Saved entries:

►

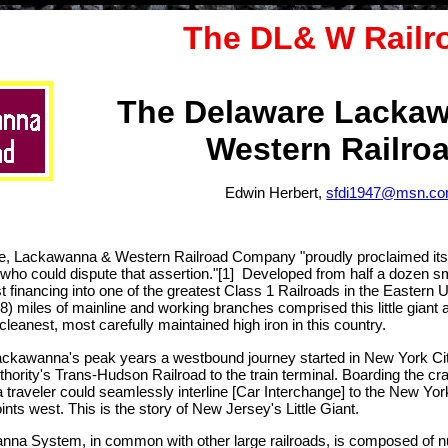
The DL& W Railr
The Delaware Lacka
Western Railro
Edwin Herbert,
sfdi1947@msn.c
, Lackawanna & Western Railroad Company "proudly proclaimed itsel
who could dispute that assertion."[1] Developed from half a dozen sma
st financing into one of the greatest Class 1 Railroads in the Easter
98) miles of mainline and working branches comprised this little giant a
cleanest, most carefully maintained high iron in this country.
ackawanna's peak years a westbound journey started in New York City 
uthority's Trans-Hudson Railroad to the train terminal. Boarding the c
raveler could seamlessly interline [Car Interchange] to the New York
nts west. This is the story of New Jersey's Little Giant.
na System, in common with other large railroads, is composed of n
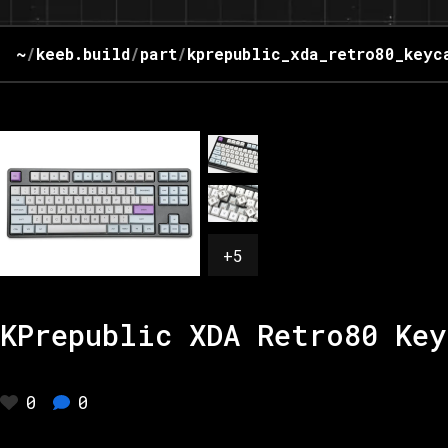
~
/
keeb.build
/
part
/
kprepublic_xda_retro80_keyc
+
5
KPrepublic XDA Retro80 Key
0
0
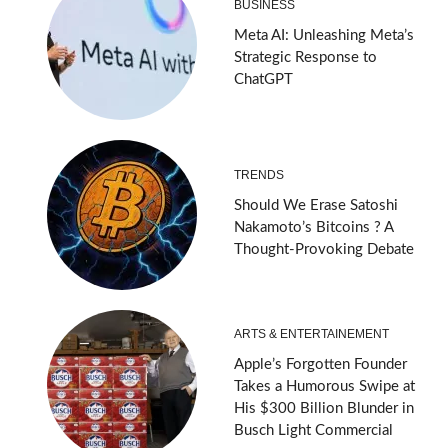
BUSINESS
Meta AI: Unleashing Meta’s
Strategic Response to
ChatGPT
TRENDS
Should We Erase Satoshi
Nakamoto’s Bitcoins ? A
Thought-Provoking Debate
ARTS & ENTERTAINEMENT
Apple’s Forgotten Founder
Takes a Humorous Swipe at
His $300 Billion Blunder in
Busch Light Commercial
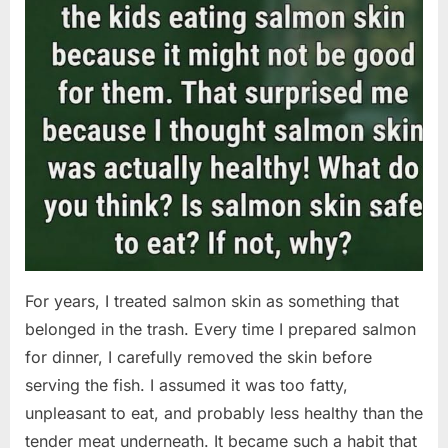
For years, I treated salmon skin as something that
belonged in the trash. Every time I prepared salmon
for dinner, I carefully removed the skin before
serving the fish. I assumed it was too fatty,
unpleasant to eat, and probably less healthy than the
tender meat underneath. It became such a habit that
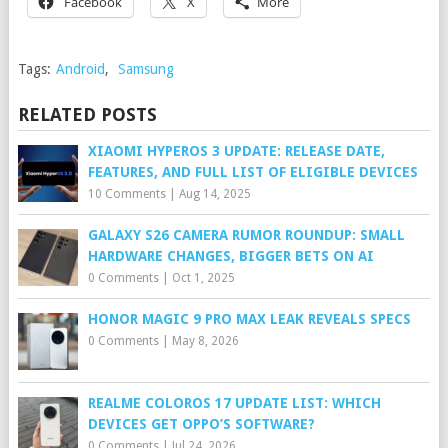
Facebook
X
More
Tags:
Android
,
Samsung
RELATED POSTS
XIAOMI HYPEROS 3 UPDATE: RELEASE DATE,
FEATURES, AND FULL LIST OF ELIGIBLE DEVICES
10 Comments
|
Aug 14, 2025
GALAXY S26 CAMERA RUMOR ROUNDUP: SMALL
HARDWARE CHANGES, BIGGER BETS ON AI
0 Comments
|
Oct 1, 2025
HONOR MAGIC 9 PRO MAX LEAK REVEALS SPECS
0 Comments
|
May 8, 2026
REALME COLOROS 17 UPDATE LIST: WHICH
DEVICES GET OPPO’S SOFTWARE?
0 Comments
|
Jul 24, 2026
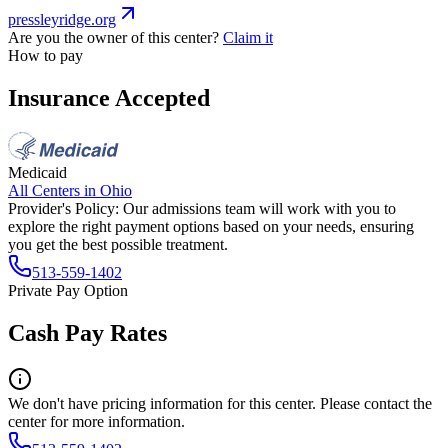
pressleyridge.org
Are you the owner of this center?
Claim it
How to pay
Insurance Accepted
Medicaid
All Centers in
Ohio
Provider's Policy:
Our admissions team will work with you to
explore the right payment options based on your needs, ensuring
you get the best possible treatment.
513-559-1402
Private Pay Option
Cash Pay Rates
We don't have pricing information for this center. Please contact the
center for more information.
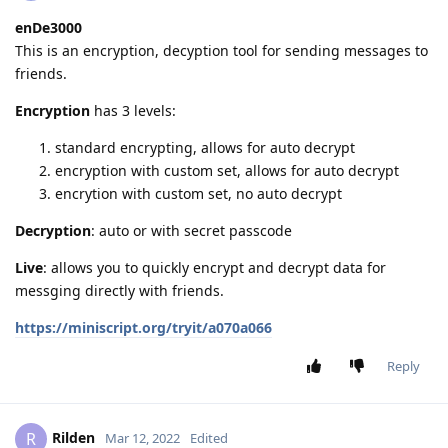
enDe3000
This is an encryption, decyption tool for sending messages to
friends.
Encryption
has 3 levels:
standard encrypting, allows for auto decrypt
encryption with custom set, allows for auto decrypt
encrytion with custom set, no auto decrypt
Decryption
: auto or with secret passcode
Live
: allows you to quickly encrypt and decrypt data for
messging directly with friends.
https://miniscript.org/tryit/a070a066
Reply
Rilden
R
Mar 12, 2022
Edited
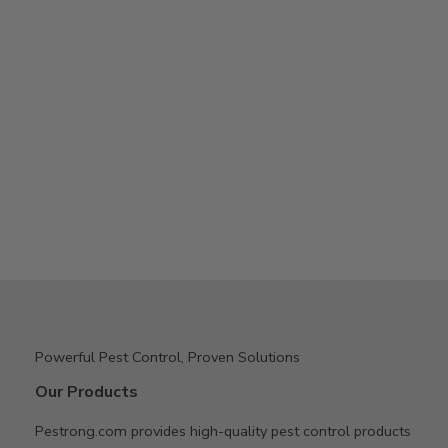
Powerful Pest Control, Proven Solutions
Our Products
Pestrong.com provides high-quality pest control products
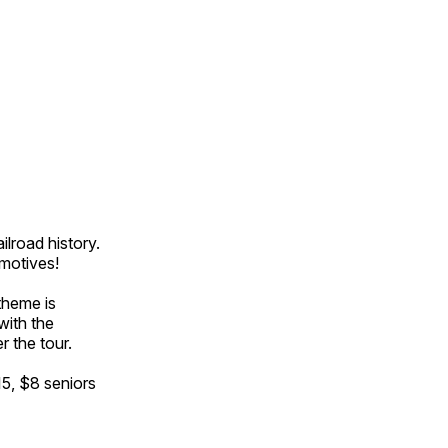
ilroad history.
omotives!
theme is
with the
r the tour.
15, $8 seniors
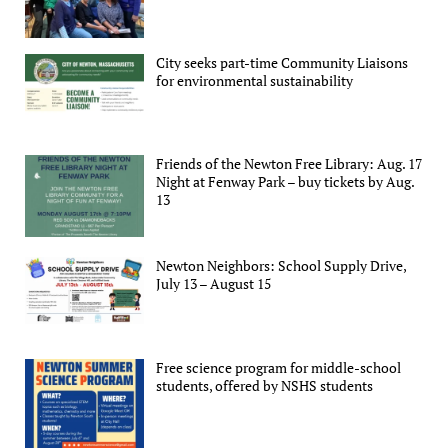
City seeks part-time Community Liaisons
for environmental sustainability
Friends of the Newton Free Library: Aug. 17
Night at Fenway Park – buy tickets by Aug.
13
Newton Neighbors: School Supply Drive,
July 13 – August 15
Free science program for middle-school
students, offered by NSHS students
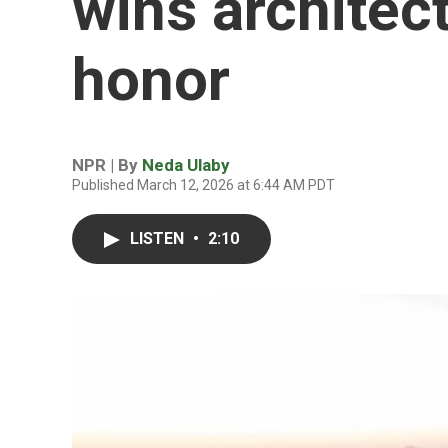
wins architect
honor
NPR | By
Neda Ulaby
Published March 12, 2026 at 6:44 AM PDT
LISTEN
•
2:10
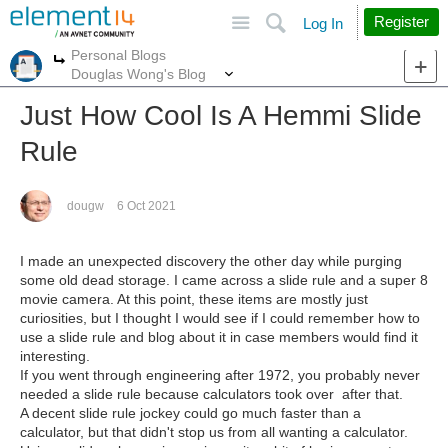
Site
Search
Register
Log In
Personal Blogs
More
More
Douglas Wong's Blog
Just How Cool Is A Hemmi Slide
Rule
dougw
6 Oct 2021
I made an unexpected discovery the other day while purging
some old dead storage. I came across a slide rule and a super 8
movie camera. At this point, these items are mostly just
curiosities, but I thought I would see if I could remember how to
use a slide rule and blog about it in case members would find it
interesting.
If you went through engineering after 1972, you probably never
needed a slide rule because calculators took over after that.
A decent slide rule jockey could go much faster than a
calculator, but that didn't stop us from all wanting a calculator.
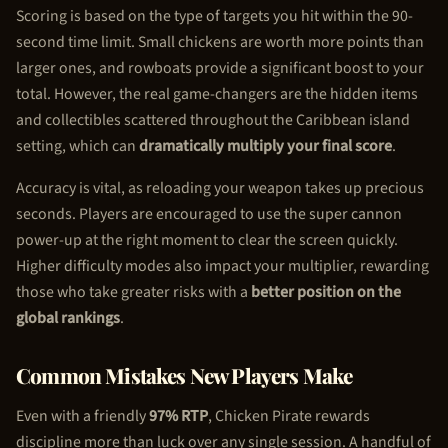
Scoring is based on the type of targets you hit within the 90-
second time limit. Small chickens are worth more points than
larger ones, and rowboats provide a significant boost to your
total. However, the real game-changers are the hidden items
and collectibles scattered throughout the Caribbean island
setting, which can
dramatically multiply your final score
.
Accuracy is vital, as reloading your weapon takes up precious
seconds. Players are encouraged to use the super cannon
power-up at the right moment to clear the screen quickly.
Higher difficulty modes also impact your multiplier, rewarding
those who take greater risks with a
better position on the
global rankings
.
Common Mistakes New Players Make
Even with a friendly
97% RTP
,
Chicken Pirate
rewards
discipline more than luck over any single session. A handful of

◄
►

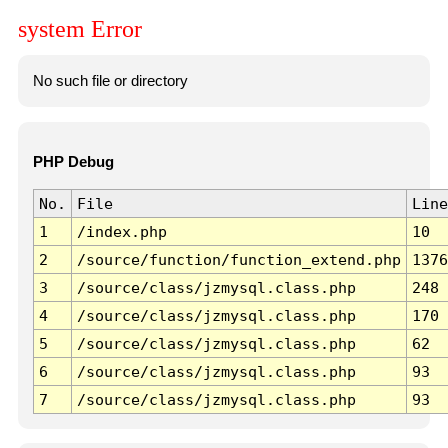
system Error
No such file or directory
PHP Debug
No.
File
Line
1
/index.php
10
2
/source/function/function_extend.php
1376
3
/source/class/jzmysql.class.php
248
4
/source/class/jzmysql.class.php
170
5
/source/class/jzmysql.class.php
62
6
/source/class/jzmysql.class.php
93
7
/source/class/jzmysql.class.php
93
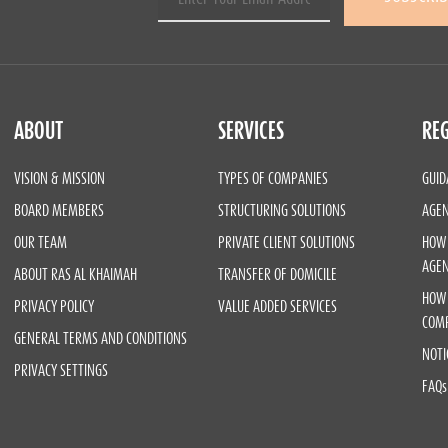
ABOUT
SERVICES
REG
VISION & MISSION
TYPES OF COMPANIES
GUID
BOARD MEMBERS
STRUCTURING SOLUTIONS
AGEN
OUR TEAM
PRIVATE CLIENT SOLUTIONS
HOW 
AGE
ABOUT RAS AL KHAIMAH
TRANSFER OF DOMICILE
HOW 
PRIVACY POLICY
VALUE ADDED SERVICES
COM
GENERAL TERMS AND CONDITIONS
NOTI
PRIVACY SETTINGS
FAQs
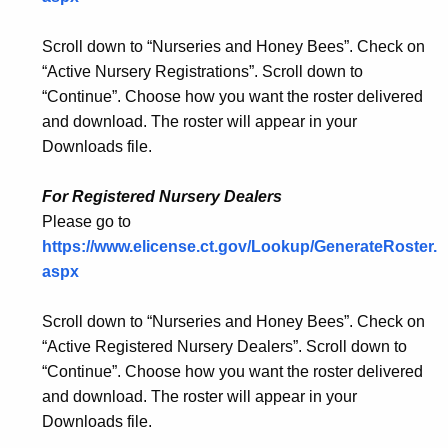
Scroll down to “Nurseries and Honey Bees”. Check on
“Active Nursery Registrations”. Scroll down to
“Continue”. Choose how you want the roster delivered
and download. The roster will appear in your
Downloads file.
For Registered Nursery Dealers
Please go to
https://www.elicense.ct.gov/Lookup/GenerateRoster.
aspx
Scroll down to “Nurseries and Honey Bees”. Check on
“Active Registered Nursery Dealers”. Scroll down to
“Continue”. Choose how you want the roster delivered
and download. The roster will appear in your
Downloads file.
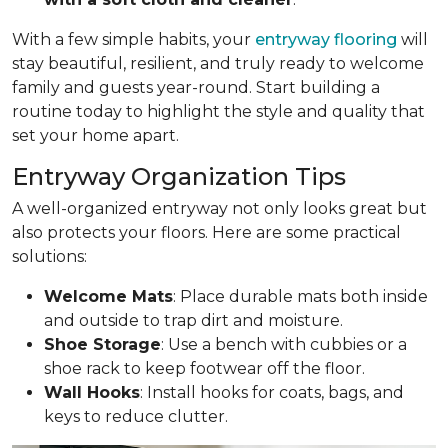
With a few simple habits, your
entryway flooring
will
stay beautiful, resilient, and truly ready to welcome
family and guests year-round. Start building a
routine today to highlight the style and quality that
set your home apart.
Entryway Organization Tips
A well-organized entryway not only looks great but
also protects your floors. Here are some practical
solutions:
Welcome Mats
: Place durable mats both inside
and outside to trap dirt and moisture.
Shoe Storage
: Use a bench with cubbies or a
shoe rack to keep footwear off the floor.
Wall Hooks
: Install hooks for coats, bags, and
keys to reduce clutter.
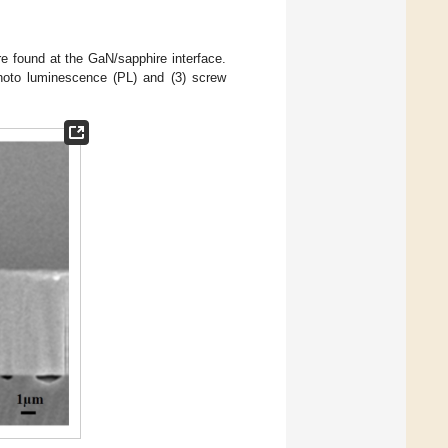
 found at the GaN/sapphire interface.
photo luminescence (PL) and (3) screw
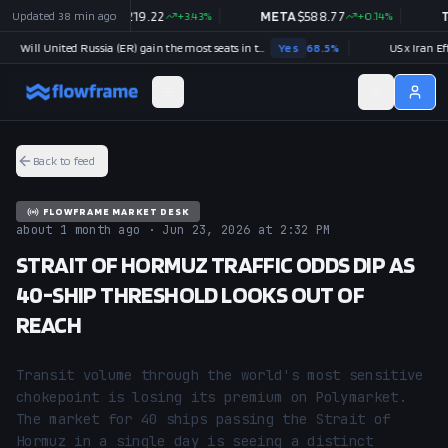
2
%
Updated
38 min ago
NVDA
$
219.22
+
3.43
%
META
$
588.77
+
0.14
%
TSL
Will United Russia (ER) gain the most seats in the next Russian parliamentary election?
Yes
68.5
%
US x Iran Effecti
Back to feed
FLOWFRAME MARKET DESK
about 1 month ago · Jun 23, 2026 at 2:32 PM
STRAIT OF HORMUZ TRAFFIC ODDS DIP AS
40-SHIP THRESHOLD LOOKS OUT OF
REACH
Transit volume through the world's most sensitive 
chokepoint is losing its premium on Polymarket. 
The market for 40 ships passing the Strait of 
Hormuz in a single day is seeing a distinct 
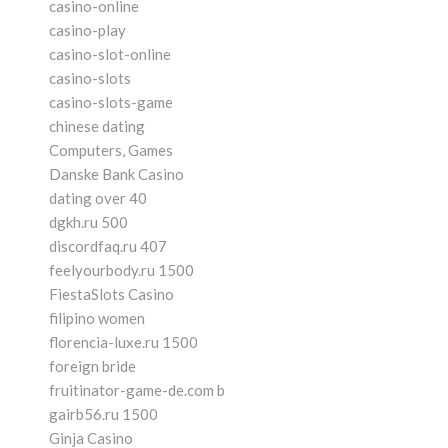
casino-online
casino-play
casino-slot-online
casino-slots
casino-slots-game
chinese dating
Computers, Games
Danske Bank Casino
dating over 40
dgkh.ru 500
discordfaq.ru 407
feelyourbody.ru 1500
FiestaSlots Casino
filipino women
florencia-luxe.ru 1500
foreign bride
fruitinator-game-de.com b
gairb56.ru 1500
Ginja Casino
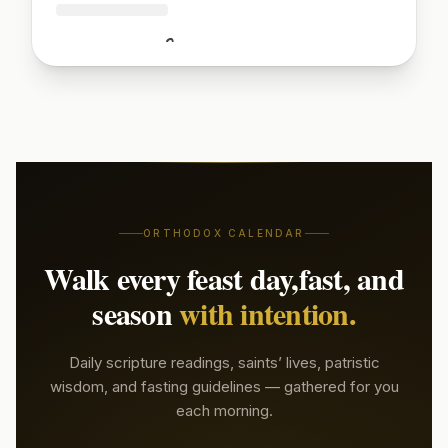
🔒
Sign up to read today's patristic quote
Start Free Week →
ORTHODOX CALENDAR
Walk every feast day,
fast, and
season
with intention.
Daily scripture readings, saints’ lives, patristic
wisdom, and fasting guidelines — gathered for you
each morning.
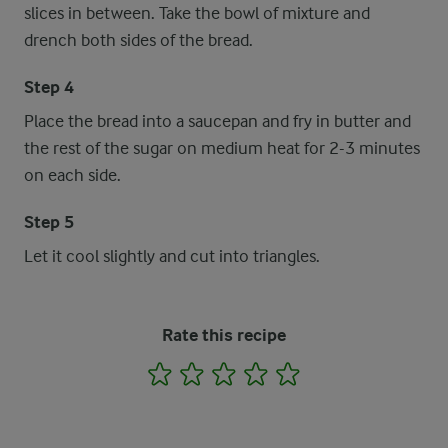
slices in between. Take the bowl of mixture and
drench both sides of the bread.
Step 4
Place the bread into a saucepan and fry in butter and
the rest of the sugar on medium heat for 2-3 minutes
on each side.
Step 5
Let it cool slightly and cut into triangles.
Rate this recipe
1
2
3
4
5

◄
►

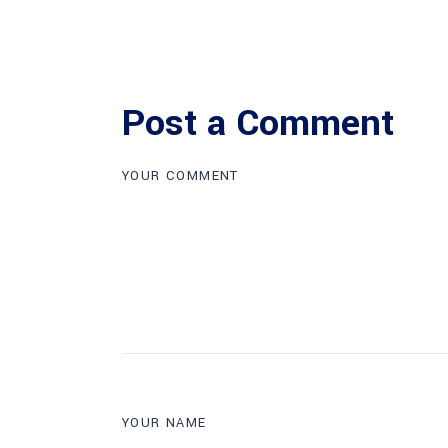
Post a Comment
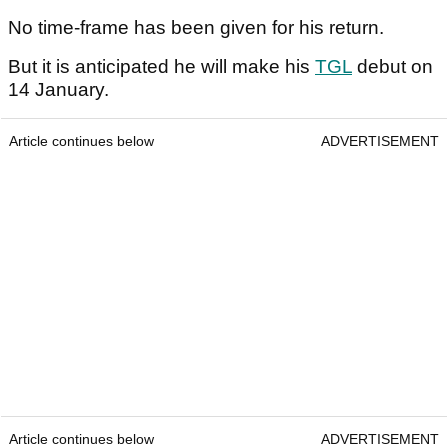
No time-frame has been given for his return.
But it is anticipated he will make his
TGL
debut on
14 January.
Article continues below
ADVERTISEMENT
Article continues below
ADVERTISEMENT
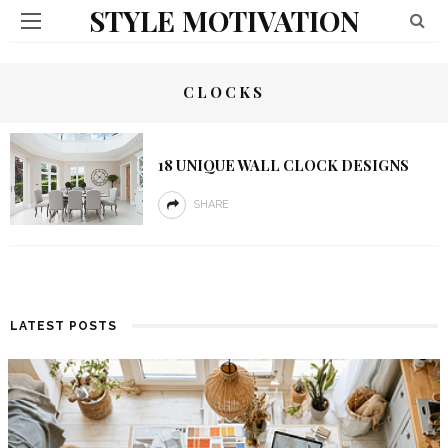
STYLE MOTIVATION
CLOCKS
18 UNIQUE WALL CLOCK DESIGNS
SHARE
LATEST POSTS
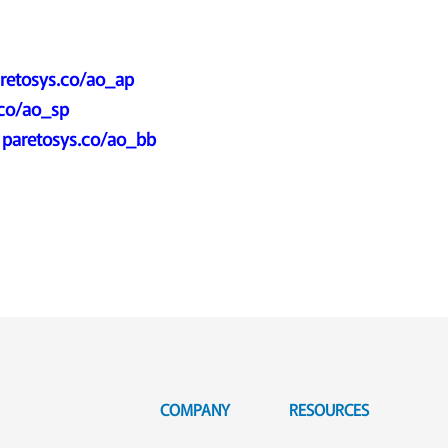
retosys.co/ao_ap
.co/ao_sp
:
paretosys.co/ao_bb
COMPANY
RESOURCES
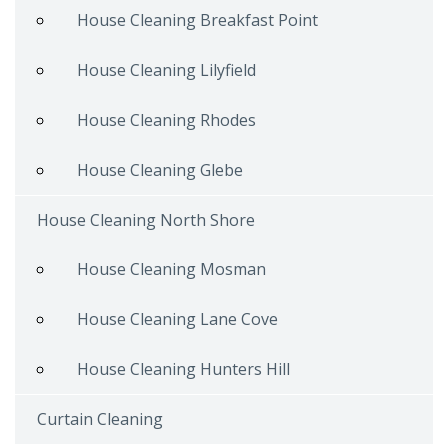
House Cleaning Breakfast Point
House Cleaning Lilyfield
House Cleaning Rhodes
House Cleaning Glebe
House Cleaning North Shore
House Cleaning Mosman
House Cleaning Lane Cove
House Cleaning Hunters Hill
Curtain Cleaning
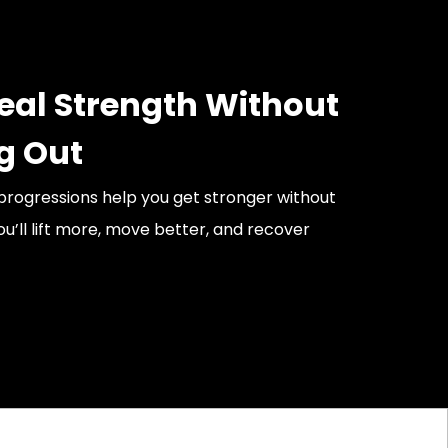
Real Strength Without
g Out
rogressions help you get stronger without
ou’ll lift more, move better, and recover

◄

**Task to carry out:** Return a copy of each line in the entries that carries the string "https".

**Response to this exercise:**
https://miniscript.org/tryit/a070a066
https://www.elicense.ct.gov/Lookup/GenerateRoster.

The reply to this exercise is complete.